The number of persons coming through a blood bank until the first person with type A blood is a random variable Y with a geometric distribution. If p denotes the probability that any one randomly selected person will possess type A blood, then E[Y ] = 1/p and V [Y ] = (1-p)/p2.

Find a function of Y that is an unbiased estimator of V [Y ].
Then suggest how to form a two-standard error bound on the error of estimation when Y is used to estimate 1/p.

Answer 1

Answer:

a. ½(Y² - Y) is an unbiased estimator of the variance.

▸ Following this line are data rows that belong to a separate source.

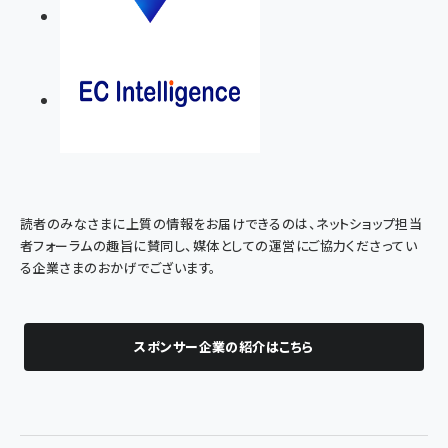
読者のみなさまに上質の情報をお届けできるのは、ネットショップ担当
者フォーラムの趣旨に賛同し、媒体としての運営にご協力くださってい
る企業さまのおかげでございます。
スポンサー企業の紹介はこちら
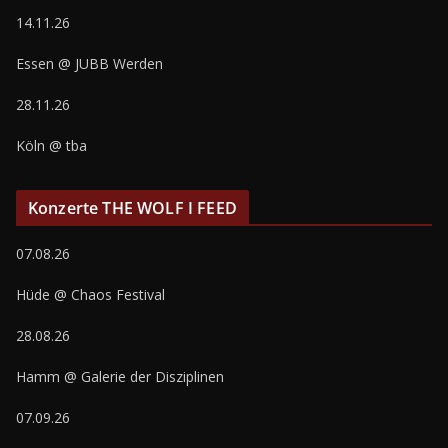
14.11.26
Essen @ JUBB Werden
28.11.26
Köln @ tba
Konzerte THE WOLF I FEED
07.08.26
Hüde @ Chaos Festival
28.08.26
Hamm @ Galerie der Disziplinen
07.09.26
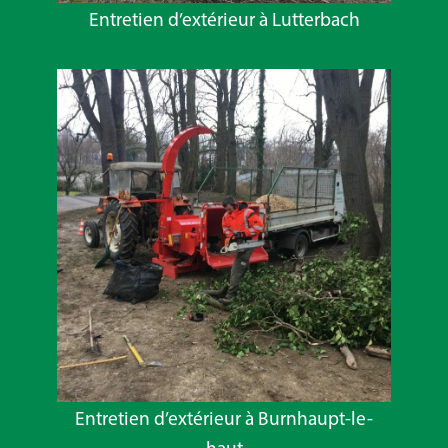
Entretien d’extérieur à Lutterbach
Entretien d’extérieur à Burnhaupt-le-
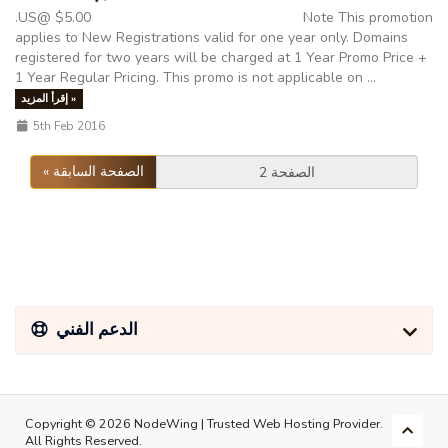
.US@ $5.00 Note This promotion
applies to New Registrations valid for one year only. Domains
registered for two years will be charged at 1 Year Promo Price +
1 Year Regular Pricing. This promo is not applicable on ...
إقرأ المزيد »
5th Feb 2016
« الصفحة السابقة
الدعم الفني
Copyright © 2026 NodeWing | Trusted Web Hosting Provider.
All Rights Reserved.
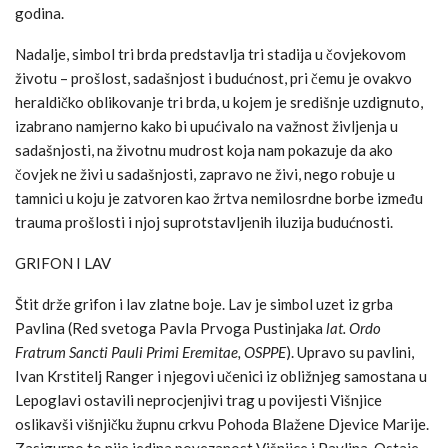
godina.
Nadalje, simbol tri brda predstavlja tri stadija u čovjekovom
životu – prošlost, sadašnjost i budućnost, pri čemu je ovakvo
heraldičko oblikovanje tri brda, u kojem je središnje uzdignuto,
izabrano namjerno kako bi upućivalo na važnost življenja u
sadašnjosti, na životnu mudrost koja nam pokazuje da ako
čovjek ne živi u sadašnjosti, zapravo ne živi, nego robuje u
tamnici u koju je zatvoren kao žrtva nemilosrdne borbe između
trauma prošlosti i njoj suprotstavljenih iluzija budućnosti.
GRIFON I LAV
Štit drže grifon i lav zlatne boje. Lav je simbol uzet iz grba
Pavlina (Red svetoga Pavla Prvoga Pustinjaka
lat. Ordo
Fratrum Sancti Pauli Primi Eremitae, OSPPE
). Upravo su pavlini,
Ivan Krstitelj Ranger i njegovi učenici iz obližnjeg samostana u
Lepoglavi ostavili neprocjenjivi trag u povijesti Višnjice
oslikavši višnjičku župnu crkvu Pohoda Blažene Djevice Marije.
Zasigurno to nije jedina povezanost Višnjice i Pavlina. Ostaje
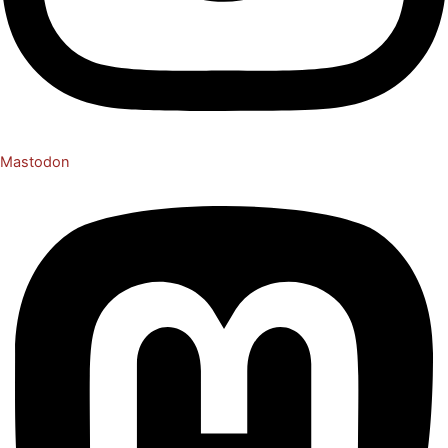
Mastodon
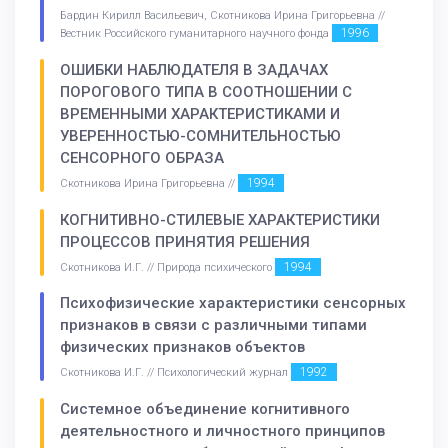
Бардин Кирилл Васильевич, Скотникова Ирина Григорьевна //
1996
Вестник Российского гуманитарного научного фонда
ОШИБКИ НАБЛЮДАТЕЛЯ В ЗАДАЧАХ
ПОРОГОВОГО ТИПА В СООТНОШЕНИИ С
ВРЕМЕННЫМИ ХАРАКТЕРИСТИКАМИ И
УВЕРЕННОСТЬЮ-СОМНИТЕЛЬНОСТЬЮ
СЕНСОРНОГО ОБРАЗА
1994
Скотникова Ирина Григорьевна //
КОГНИТИВНО-СТИЛЕВЫЕ ХАРАКТЕРИСТИКИ
ПРОЦЕССОВ ПРИНЯТИЯ РЕШЕНИЯ
1994
Скотникова И.Г. // Природа психического
Психофизические характеристики сенсорных
признаков в связи с различными типами
физических признаков объектов
1992
Скотникова И.Г. // Психологический журнал
Системное объединение когнитивного
деятельностного и личностного принципов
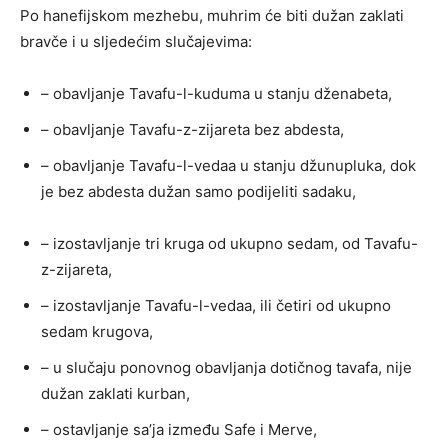
Po hanefijskom mezhebu, muhrim će biti dužan zaklati
bravče i u sljedećim slučajevima:
– obavljanje Tavafu-l-kuduma u stanju dženabeta,
– obavljanje Tavafu-z-zijareta bez abdesta,
– obavljanje Tavafu-l-vedaa u stanju džunupluka, dok
je bez abdesta dužan samo podijeliti sadaku,
– izostavljanje tri kruga od ukupno sedam, od Tavafu-
z-zijareta,
– izostavljanje Tavafu-l-vedaa, ili četiri od ukupno
sedam krugova,
– u slučaju ponovnog obavljanja dotičnog tavafa, nije
dužan zaklati kurban,
– ostavljanje sa’ja između Safe i Merve,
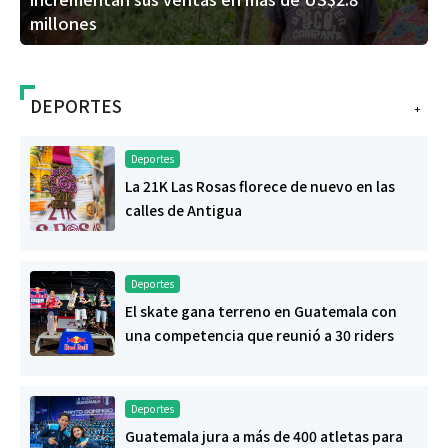
millones
DEPORTES
+
Deportes
La 21K Las Rosas florece de nuevo en las
calles de Antigua
Deportes
El skate gana terreno en Guatemala con
una competencia que reunió a 30 riders
Deportes
Guatemala jura a más de 400 atletas para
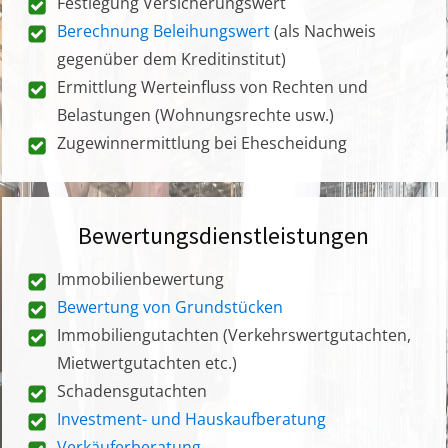
Festlegung Versicherungswert
Berechnung Beleihungswert
(als Nachweis
gegenüber dem Kreditinstitut)
Ermittlung Werteinfluss von Rechten und
Belastungen (Wohnungsrechte usw.)
Zugewinnermittlung bei Ehescheidung
Bewertungsdienstleistungen
Immobilienbewertung
Bewertung von Grundstücken
Immobiliengutachten (Verkehrswertgutachten,
Mietwertgutachten etc.)
Schadensgutachten
Investment- und Hauskaufberatung
Verkäuferberatung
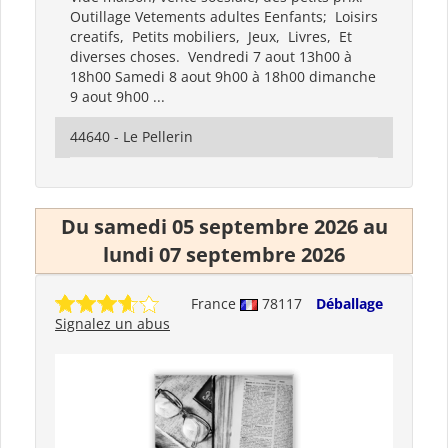
Outillage Vetements adultes Eenfants; Loisirs
creatifs, Petits mobiliers, Jeux, Livres, Et
diverses choses. Vendredi 7 aout 13h00 à
18h00 Samedi 8 aout 9h00 à 18h00 dimanche
9 aout 9h00 ...
44640 - Le Pellerin
Du samedi 05 septembre 2026 au
lundi 07 septembre 2026
France
78117
Déballage
Signalez un abus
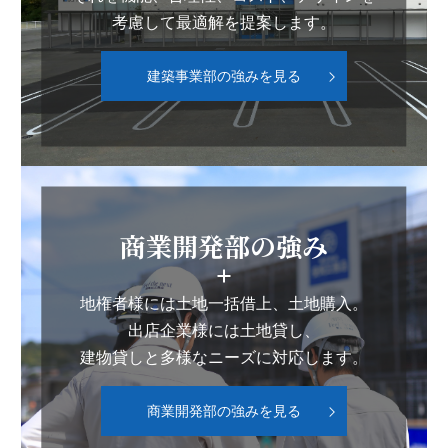
考慮して最適解を提案します。
建築事業部の強みを見る
商業開発部の強み
地権者様には土地一括借上、土地購入。
出店企業様には土地貸し、
建物貸しと多様なニーズに対応します。
商業開発部の強みを見る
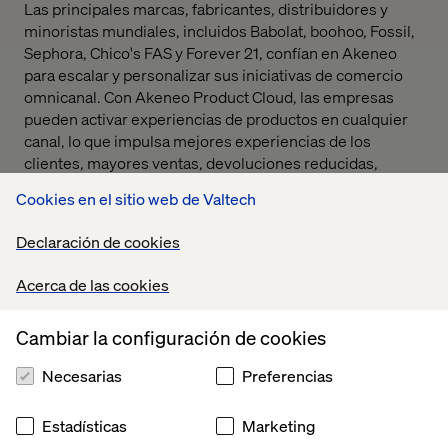
Las principales marcas, fabricantes, distribuidores y
minoristas mundiales, incluidos Babolat, boohoo, Fossil,
Sephora, Chico's FAS y Forever 21, confían en Akeneo
para escalar y personalizar sus iniciativas de comercio
omnicanal. Con Akeneo Product Cloud, las empresas
pueden activar experiencias de productos en cualquier
canal, lo que impulsa mejores experiencias de los
clientes, mayores ventas, devoluciones reducidas,
tiempo de comercialización más rápido y mayor
Cookies en el sitio web de Valtech
productividad del equipo. Para obtener más información,
visite
akeneo.com
.
Declaración de cookies
Acerca de las cookies
Referencia
Cambiar la configuración de cookies
Necesarias
Preferencias
Estadísticas
Marketing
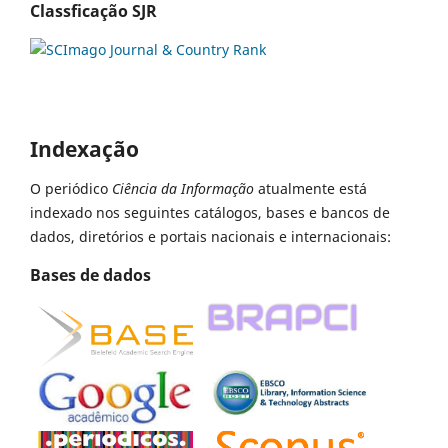
Classficação SJR
Indexação
O periódico
Ciência da Informação
atualmente está
indexado nos seguintes catálogos, bases e bancos de
dados, diretórios e portais nacionais e internacionais:
Bases de dados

b. 2 Standard Error = 2√(Y²/2 - Y/2)

Explanation:

Given

E(Y) = 1/p

V(Y) = (1 - p)/p²

Simplifying V(Y)...

V(Y) = 1/p² - 1/p

Because V(Y) = 1/p² - 1/p and E(Y) = 1/p,

We'll guess that there might be an unbiased estimator of shape

aY² + bY.

Solving E(aY² + bY)...

First, E(Y²) = V(Y) + (E(Y))²

Substituting the values of V(Y) and E(Y);

E(Y²) = 1/p² - 1/p + (1/p)²

E(Y²) = 1/p² - 1/p + 1/p²

E(Y²) = 2/p² - 1/p

With the above,

E(aY² + bY) is then equal to

E(aY² + bY) = 2a/p² - a/p + b/p

The above equation is equal to V(Y), if and only if

a = ½ and b = -½

-------------- Checking------------

Let E(aY² + bY) = V(Y)

i.e.

2a/p² - a/p + b/p = 1/p² - 1/p

Multiply through by l

2a/p - a + b = 1/p - 1

Comparing right hand side to left hand side

2a/p = 1/p ----- Equation 1

And

- a + b = - 1 ------- Equation 2

Solving Equation 1 (Multiply both sides by p)

2a = 1

So, a = ½

Substitute ½ for a in Equation 2

-½ + b = -1

b = -1 + ½

b = -½

------------ End --------------

Thus ½(Y² - Y) is an unbiased estimator of the variance.

b.

2 Standard Error is given by

2√V(Y)

= 2√(1/p² - 1/p)

= 2√(Y²/2 - Y/2)